Theory L3 - Face Processing Flashcards
What kind of information do we extract from faces?
INVARIANT information - identity, race, sex - these do not change.
VARIABLE information - age, health, attractiveness, emotional state, attentional focus - these are subject to change.
STATIC and DYNAMIC cues
What kinds of CUES can we extract from faces?
STATIC cues - nose shapes, distance between eyes
DYNAMIC cues - emotional expressions, gaze direction (can lead to attitude)
What is the evidence for face processing being innate?
- Newborns prefer to look at schematic faces than concentric circle patterns (Fantz, 1963) - they like face stimuli more than anything else.
- Newborns (~9mins) track face-like patterns more than control patterns containing rearrangements of the same features.
- Investigated using the preferential looking paradigm - the longer a baby looks at a stimulus = the more interested they are.
great for adaption :)
What is the Bruce & Young (1986) Model?
- Faces are processed holistically and orientation- specifically (structural encoding)
- Familiar faces are recognised by matching with stored FRUs (face recognition units), gaining semantic information from PINs (personal identity nodes)–> name generation
- Unfamiliar faces are processed via directed visual processing
if you encounter someone once or more than once, you will begin to develop a FRU…
Supporting the Bruce & Young Model, what is the evidence that information for facial recognition is stored separately from names?
- People often experience a ‘tip of the tongue’ state for someone’s name. You can get someone’s semantic info without knowing their name. It’s never the other way round.
- Naming a face takes longer than determining whether the face belongs to an actor or politician (semantic category discrim. faster than name retrieval).
What is evidence supporting Bruce & Young Model?
- Common facial recognition errors involve not recognising a person, recognising a person but not remembering their name, misidentifying a person and feeling familiarity for a person but not recognising identity.
Thus - all this information must be stored seperately. - Also, T-O-T- phenomenon for someoen’s name, despite recognising them.
- Naming a face takes longer than category discrimination (Semantic info)
What model is the competitor for bruce & young model?
Interactive Activation Model
What is the interactive Activation and competition model?
- Dev. by Burton et al., 1990
- based on Bruce & Young Model
- Adopts connectionist architecture, and does not attempt to explain how faces are recognised (eg. starting with names or FRUs.)
- Starts with Facial-recognition units and Name recognition Units > PINs > Semantic info units
What is configural processing?
This is when we process faces configurally - eg. the spatial interrelationship between features.
processes faces as a whole, not by their features.
This is how adults/experts perceive faces.
What is featural processing?
This is when we process faces using their featural information - eg. the local information contained in individual parts - shape of nose, colour of eyes.
This is how children often process faces, and how everyone processes non-face objects,
Why is facial processing difficult?
Because faces always have the same arrangement - same basic information - we need to make within-category discriminations.
Faces differ configurally and featurally.
What have composite faces shown us about facial processing?
It is evidence that we process faces configurally/hollistically.
- We take longer to identify the top half of a composite face when it is aligned.

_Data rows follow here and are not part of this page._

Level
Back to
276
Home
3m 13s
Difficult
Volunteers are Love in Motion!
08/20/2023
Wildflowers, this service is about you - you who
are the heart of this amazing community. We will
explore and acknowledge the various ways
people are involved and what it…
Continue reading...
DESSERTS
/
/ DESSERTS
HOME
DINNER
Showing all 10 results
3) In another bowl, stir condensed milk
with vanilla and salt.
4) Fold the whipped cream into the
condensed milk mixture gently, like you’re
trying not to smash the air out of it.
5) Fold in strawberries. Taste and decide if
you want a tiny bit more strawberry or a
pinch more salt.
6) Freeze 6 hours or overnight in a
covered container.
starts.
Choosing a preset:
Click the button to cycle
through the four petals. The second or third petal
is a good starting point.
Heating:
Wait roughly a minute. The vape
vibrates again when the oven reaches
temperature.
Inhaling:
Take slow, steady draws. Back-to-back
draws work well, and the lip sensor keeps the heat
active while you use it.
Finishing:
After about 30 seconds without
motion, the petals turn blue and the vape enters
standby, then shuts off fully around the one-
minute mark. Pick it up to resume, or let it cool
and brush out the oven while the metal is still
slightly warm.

When mis-alligned, we can identify featurally.
- Decisions about whether composite faces are the same person are faster when it is alligned - when we configurally process.
what has the face inversion effect shown us about facial processing?

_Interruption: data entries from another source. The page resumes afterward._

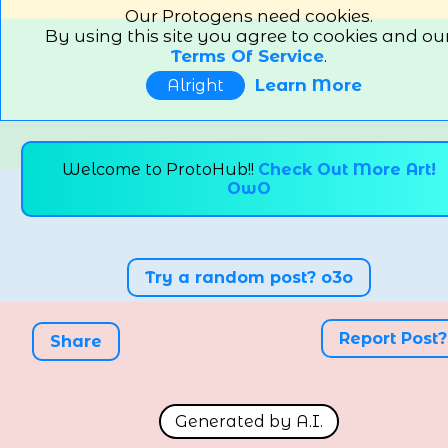
Our Protogens need cookies.
By using this site you agree to cookies and ou
Terms Of Service
.
Learn More
Alright
Welcome to ProtoHub!!
Check Out More Art!
OwO
Try a random post? o3o
Report Post?
Share
Generated by A.I.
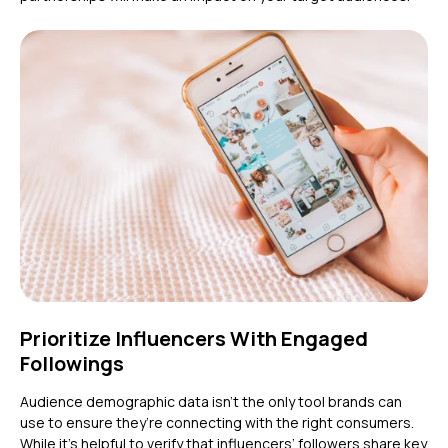
Prioritize Influencers With Engaged
Followings
Audience demographic data isn’t the only tool brands can
use to ensure they’re connecting with the right consumers.
While it’s helpful to verify that influencers’ followers share key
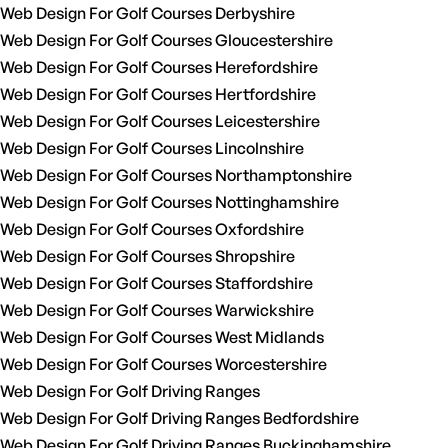
Web Design For Golf Courses Derbyshire
Web Design For Golf Courses Gloucestershire
Web Design For Golf Courses Herefordshire
Web Design For Golf Courses Hertfordshire
Web Design For Golf Courses Leicestershire
Web Design For Golf Courses Lincolnshire
Web Design For Golf Courses Northamptonshire
Web Design For Golf Courses Nottinghamshire
Web Design For Golf Courses Oxfordshire
Web Design For Golf Courses Shropshire
Web Design For Golf Courses Staffordshire
Web Design For Golf Courses Warwickshire
Web Design For Golf Courses West Midlands
Web Design For Golf Courses Worcestershire
Web Design For Golf Driving Ranges
Web Design For Golf Driving Ranges Bedfordshire
Web Design For Golf Driving Ranges Buckinghamshire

When we view an inverted face the up-side down, it is not grotesque.
But, when we view an inverted face the right way up, it looks grotesque.
This is because when faces are UPSIDE DOWN we cannot process CONFIGURALLY
but when it is turned up right we process CONFIGURALLY and see that the features are oriented incorrectly.
What did Langer et al. (2010) show us about face processing?
- we are able to detect CONFIGURAL changes in UPRIGHT faces - eg. eye spacing
- we are better able to detect FEATURAL changes in UPSIDE DOWN faces - because we cannot engage in configural processing.
What is the difference in the processing of a person’s sex and identity?
Cloutier et al, 2015
showed that judgements about a model’s sex were not affected by inversion - so they do not need configural processing
judgements about a model’s identity are sensitive to inversion - indicating configural processing
Can configural processing occur with non-human faces?
Yes.
Expertise lead to configural processing of non human faces.
Eg - dog breeders rely on configural processing to identify individual dogs. Face inversion disrupts recognition of individual dogs by expert breeders.
if you’re not a expert - you will process it featurally.
Based on this, it was thought that face processing is controlled by brain regions involved in making discriminations between structurally similar category exemplars - domain generality instead of domain specificity.